Many of us, myself included, have been told it's best to put fitness routines on hold and take it easy when faced with joint pain. But now it seems sitting on the couch and waiting for the pain to dissipate may not be the most effective treatment, especially when the diagnosis is osteoarthritis. As Stanford's Kate Lorig, DrPH, comments today in the Wall Street Journal, "The most dangerous exercise you can do when you have arthritis is none."
More from the article:
Studies have shown that weight loss, combined with exercises aimed at improving joint function and building up muscles that support the joints, can significantly improve patients' health and quality of life compared with medication alone.
Even mild exercise can be painful for osteoarthritis patients. But with time, doctors say, the benefits accumulate as reduced pain and greater mobility. Strengthening the muscles around the knees or hip can help support the joints and take over some of the shock-absorbing functions played by cartilage, according to Harvard Medical School experts. Stronger muscles can also hold the joints in the most functional and least painful position. Regular activity can also replenish lubrication to the cartilage of the joint to reduce stiffness and pain. And aerobic activity such as swimming that doesn't put heavy stress on the hips, knees and spine can reduce inflammation in the joints, as well as improving overall fitness and weight control.

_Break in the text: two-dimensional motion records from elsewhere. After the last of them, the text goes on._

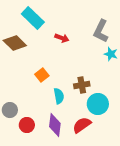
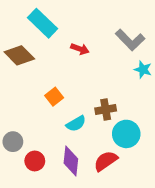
gray L-shape: (101, 31) -> (130, 40), turned -70
cyan semicircle: (59, 96) -> (76, 124), turned 70

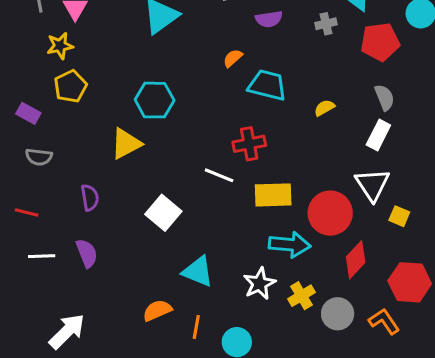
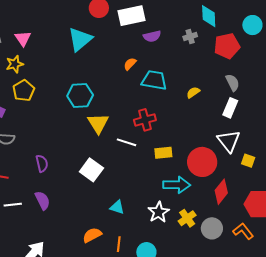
yellow triangle: (126, 144) -> (98, 123), moved, turned -30
yellow rectangle: (273, 195) -> (163, 153), size x0.7
cyan triangle: (198, 271) -> (117, 207), size x0.7

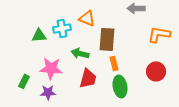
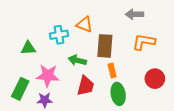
orange L-shape: (159, 34) -> (144, 42), moved
green triangle: (39, 35) -> (28, 48), moved
green rectangle: (24, 81) -> (20, 89), size x1.5

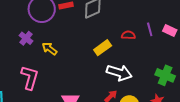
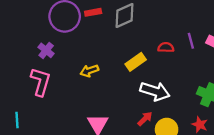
yellow arrow: (49, 49) -> (89, 71), moved, turned -56
pink L-shape: (30, 78) -> (41, 82), moved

Self-management programs featuring exercise classes, weight management and other services, such as those provided by the Centers for Disease Control and Prevention, can help patients reduce pain and disability. And, as mentioned in the Health Blog, the National Council on Aging also offers online courses to assist individuals in managing their condition:
The NCOA licensed a program called Better Choices, Better Health from Stanford University - which developed many of the self-management programs for chronic diseases now being used in the U.S. The online program is for now being offered free in seven states to those with arthritis and other chronic diseases.